### [Pixel coordinate grounding data]

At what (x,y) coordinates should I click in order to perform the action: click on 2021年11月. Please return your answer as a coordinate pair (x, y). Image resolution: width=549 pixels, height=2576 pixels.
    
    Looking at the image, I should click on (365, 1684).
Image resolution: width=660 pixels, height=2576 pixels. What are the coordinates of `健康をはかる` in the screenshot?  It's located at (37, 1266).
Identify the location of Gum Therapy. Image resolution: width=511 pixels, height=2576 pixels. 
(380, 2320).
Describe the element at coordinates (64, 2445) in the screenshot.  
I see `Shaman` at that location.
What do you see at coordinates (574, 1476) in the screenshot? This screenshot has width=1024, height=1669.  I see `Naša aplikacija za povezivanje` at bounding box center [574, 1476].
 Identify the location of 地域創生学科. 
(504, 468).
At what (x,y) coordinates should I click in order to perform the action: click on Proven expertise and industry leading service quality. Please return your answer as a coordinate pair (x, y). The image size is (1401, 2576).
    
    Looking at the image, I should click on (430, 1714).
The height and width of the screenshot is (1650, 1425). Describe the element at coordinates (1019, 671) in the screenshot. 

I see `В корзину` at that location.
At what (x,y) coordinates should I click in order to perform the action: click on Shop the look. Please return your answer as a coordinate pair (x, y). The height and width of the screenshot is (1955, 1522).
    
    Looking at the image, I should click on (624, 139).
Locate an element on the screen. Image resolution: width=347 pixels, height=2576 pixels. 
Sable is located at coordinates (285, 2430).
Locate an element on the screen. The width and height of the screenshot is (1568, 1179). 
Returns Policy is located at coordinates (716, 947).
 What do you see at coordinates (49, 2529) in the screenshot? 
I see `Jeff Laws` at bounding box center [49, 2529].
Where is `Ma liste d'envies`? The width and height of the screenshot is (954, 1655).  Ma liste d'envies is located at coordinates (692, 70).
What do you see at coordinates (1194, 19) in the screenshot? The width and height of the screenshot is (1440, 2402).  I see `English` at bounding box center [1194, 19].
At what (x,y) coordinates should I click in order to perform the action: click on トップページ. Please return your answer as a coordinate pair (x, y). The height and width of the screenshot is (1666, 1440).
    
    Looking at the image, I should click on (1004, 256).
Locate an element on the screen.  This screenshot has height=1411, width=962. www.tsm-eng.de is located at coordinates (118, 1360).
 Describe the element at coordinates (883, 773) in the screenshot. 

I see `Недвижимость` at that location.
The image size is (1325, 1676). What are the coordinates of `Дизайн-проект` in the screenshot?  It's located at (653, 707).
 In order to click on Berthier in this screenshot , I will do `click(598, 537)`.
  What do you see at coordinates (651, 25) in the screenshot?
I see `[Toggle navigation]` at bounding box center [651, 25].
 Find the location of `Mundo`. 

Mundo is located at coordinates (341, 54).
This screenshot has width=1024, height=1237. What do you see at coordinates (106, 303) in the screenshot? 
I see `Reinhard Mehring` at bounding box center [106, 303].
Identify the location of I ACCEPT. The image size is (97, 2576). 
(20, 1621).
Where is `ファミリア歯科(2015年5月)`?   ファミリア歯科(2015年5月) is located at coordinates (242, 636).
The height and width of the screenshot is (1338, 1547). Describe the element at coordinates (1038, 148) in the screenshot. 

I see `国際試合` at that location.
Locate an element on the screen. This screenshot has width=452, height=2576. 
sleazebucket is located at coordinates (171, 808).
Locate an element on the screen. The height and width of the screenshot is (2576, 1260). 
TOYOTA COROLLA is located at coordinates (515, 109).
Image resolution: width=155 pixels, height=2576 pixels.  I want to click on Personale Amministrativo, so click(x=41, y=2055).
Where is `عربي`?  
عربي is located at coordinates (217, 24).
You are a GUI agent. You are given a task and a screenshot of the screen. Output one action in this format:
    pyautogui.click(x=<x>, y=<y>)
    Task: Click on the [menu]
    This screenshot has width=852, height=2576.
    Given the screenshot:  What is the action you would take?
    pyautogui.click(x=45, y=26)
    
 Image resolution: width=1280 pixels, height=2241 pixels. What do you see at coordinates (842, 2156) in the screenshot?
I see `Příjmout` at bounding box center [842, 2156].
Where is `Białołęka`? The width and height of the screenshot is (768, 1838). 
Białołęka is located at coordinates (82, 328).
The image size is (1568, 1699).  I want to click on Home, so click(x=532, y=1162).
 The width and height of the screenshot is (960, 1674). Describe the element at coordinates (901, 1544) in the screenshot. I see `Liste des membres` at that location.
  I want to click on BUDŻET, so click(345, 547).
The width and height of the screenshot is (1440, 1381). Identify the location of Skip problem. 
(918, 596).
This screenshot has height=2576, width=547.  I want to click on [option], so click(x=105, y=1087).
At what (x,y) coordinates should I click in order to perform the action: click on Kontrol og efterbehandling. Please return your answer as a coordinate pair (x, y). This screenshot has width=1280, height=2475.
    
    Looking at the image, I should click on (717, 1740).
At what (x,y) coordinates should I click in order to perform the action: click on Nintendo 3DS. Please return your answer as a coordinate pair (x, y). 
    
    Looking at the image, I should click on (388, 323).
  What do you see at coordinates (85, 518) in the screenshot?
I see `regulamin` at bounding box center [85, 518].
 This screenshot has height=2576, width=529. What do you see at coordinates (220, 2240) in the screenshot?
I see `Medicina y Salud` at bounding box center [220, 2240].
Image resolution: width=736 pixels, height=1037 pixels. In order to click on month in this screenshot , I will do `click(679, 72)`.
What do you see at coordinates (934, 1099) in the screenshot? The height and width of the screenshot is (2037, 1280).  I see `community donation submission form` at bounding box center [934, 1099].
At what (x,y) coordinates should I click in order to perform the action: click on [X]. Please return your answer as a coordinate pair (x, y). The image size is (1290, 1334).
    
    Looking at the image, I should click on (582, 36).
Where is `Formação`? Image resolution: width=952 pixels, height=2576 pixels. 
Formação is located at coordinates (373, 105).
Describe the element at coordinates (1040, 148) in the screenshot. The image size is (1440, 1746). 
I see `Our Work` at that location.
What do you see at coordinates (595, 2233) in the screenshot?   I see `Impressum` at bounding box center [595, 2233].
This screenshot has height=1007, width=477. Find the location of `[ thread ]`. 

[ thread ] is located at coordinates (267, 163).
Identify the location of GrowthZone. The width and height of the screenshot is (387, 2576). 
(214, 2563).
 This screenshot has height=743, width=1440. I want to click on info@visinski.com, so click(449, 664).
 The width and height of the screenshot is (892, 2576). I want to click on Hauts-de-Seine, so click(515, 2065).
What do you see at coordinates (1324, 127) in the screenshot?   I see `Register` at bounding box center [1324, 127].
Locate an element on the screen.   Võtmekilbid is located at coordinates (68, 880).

### [What is being asked]
Copy each line above exactly as it stands.

### [Task response]
At what (x,y) coordinates should I click in order to perform the action: click on 2021年11月. Please return your answer as a coordinate pair (x, y). Image resolution: width=549 pixels, height=2576 pixels.
    
    Looking at the image, I should click on (365, 1684).
Image resolution: width=660 pixels, height=2576 pixels. What are the coordinates of `健康をはかる` in the screenshot?  It's located at (37, 1266).
Identify the location of Gum Therapy. Image resolution: width=511 pixels, height=2576 pixels. 
(380, 2320).
Describe the element at coordinates (64, 2445) in the screenshot.  
I see `Shaman` at that location.
What do you see at coordinates (574, 1476) in the screenshot? This screenshot has width=1024, height=1669.  I see `Naša aplikacija za povezivanje` at bounding box center [574, 1476].
 Identify the location of 地域創生学科. 
(504, 468).
At what (x,y) coordinates should I click in order to perform the action: click on Proven expertise and industry leading service quality. Please return your answer as a coordinate pair (x, y). The image size is (1401, 2576).
    
    Looking at the image, I should click on (430, 1714).
The height and width of the screenshot is (1650, 1425). Describe the element at coordinates (1019, 671) in the screenshot. 

I see `В корзину` at that location.
At what (x,y) coordinates should I click in order to perform the action: click on Shop the look. Please return your answer as a coordinate pair (x, y). The height and width of the screenshot is (1955, 1522).
    
    Looking at the image, I should click on (624, 139).
Locate an element on the screen. Image resolution: width=347 pixels, height=2576 pixels. 
Sable is located at coordinates (285, 2430).
Locate an element on the screen. The width and height of the screenshot is (1568, 1179). 
Returns Policy is located at coordinates (716, 947).
 What do you see at coordinates (49, 2529) in the screenshot? 
I see `Jeff Laws` at bounding box center [49, 2529].
Where is `Ma liste d'envies`? The width and height of the screenshot is (954, 1655).  Ma liste d'envies is located at coordinates (692, 70).
What do you see at coordinates (1194, 19) in the screenshot? The width and height of the screenshot is (1440, 2402).  I see `English` at bounding box center [1194, 19].
At what (x,y) coordinates should I click in order to perform the action: click on トップページ. Please return your answer as a coordinate pair (x, y). The height and width of the screenshot is (1666, 1440).
    
    Looking at the image, I should click on (1004, 256).
Locate an element on the screen.  This screenshot has height=1411, width=962. www.tsm-eng.de is located at coordinates (118, 1360).
 Describe the element at coordinates (883, 773) in the screenshot. 

I see `Недвижимость` at that location.
The image size is (1325, 1676). What are the coordinates of `Дизайн-проект` in the screenshot?  It's located at (653, 707).
 In order to click on Berthier in this screenshot , I will do `click(598, 537)`.
  What do you see at coordinates (651, 25) in the screenshot?
I see `[Toggle navigation]` at bounding box center [651, 25].
 Find the location of `Mundo`. 

Mundo is located at coordinates (341, 54).
This screenshot has width=1024, height=1237. What do you see at coordinates (106, 303) in the screenshot? 
I see `Reinhard Mehring` at bounding box center [106, 303].
Identify the location of I ACCEPT. The image size is (97, 2576). 
(20, 1621).
Where is `ファミリア歯科(2015年5月)`?   ファミリア歯科(2015年5月) is located at coordinates (242, 636).
The height and width of the screenshot is (1338, 1547). Describe the element at coordinates (1038, 148) in the screenshot. 

I see `国際試合` at that location.
Locate an element on the screen. This screenshot has width=452, height=2576. 
sleazebucket is located at coordinates (171, 808).
Locate an element on the screen. The height and width of the screenshot is (2576, 1260). 
TOYOTA COROLLA is located at coordinates (515, 109).
Image resolution: width=155 pixels, height=2576 pixels.  I want to click on Personale Amministrativo, so click(x=41, y=2055).
Where is `عربي`?  
عربي is located at coordinates (217, 24).
You are a GUI agent. You are given a task and a screenshot of the screen. Output one action in this format:
    pyautogui.click(x=<x>, y=<y>)
    Task: Click on the [menu]
    This screenshot has width=852, height=2576.
    Given the screenshot:  What is the action you would take?
    pyautogui.click(x=45, y=26)
    
 Image resolution: width=1280 pixels, height=2241 pixels. What do you see at coordinates (842, 2156) in the screenshot?
I see `Příjmout` at bounding box center [842, 2156].
Where is `Białołęka`? The width and height of the screenshot is (768, 1838). 
Białołęka is located at coordinates (82, 328).
The image size is (1568, 1699).  I want to click on Home, so click(x=532, y=1162).
 The width and height of the screenshot is (960, 1674). Describe the element at coordinates (901, 1544) in the screenshot. I see `Liste des membres` at that location.
  I want to click on BUDŻET, so click(345, 547).
The width and height of the screenshot is (1440, 1381). Identify the location of Skip problem. 
(918, 596).
This screenshot has height=2576, width=547.  I want to click on [option], so click(x=105, y=1087).
At what (x,y) coordinates should I click in order to perform the action: click on Kontrol og efterbehandling. Please return your answer as a coordinate pair (x, y). This screenshot has width=1280, height=2475.
    
    Looking at the image, I should click on (717, 1740).
At what (x,y) coordinates should I click in order to perform the action: click on Nintendo 3DS. Please return your answer as a coordinate pair (x, y). 
    
    Looking at the image, I should click on (388, 323).
  What do you see at coordinates (85, 518) in the screenshot?
I see `regulamin` at bounding box center [85, 518].
 This screenshot has height=2576, width=529. What do you see at coordinates (220, 2240) in the screenshot?
I see `Medicina y Salud` at bounding box center [220, 2240].
Image resolution: width=736 pixels, height=1037 pixels. In order to click on month in this screenshot , I will do `click(679, 72)`.
What do you see at coordinates (934, 1099) in the screenshot? The height and width of the screenshot is (2037, 1280).  I see `community donation submission form` at bounding box center [934, 1099].
At what (x,y) coordinates should I click in order to perform the action: click on [X]. Please return your answer as a coordinate pair (x, y). The image size is (1290, 1334).
    
    Looking at the image, I should click on (582, 36).
Where is `Formação`? Image resolution: width=952 pixels, height=2576 pixels. 
Formação is located at coordinates (373, 105).
Describe the element at coordinates (1040, 148) in the screenshot. The image size is (1440, 1746). 
I see `Our Work` at that location.
What do you see at coordinates (595, 2233) in the screenshot?   I see `Impressum` at bounding box center [595, 2233].
This screenshot has height=1007, width=477. Find the location of `[ thread ]`. 

[ thread ] is located at coordinates (267, 163).
Identify the location of GrowthZone. The width and height of the screenshot is (387, 2576). 
(214, 2563).
 This screenshot has height=743, width=1440. I want to click on info@visinski.com, so click(449, 664).
 The width and height of the screenshot is (892, 2576). I want to click on Hauts-de-Seine, so click(515, 2065).
What do you see at coordinates (1324, 127) in the screenshot?   I see `Register` at bounding box center [1324, 127].
Locate an element on the screen.   Võtmekilbid is located at coordinates (68, 880).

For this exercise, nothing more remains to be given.